- _WHAT THIS TASK INVOLVES_
Would you please reproduce all the entries word for word, minus the pictures?

THE DATA section start

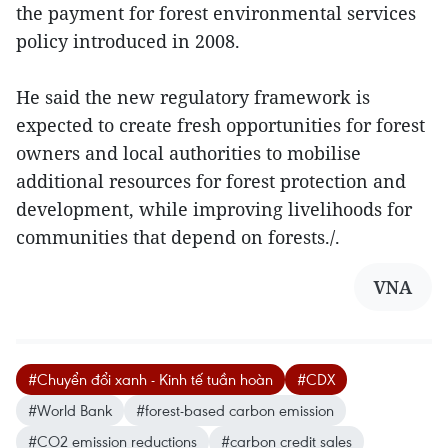
the payment for forest environmental services
policy introduced in 2008.
He said the new regulatory framework is
expected to create fresh opportunities for forest
owners and local authorities to mobilise
additional resources for forest protection and
development, while improving livelihoods for
communities that depend on forests./.
VNA
#Chuyển đổi xanh - Kinh tế tuần hoàn
#CDX
#World Bank
#forest-based carbon emission
#CO2 emission reductions
#carbon credit sales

THE DATA section end

- _WRITTEN SOLUTION_
the payment for forest environmental services
policy introduced in 2008.
He said the new regulatory framework is
expected to create fresh opportunities for forest
owners and local authorities to mobilise
additional resources for forest protection and
development, while improving livelihoods for
communities that depend on forests./.
VNA
#Chuyển đổi xanh - Kinh tế tuần hoàn
#CDX
#World Bank
#forest-based carbon emission
#CO2 emission reductions
#carbon credit sales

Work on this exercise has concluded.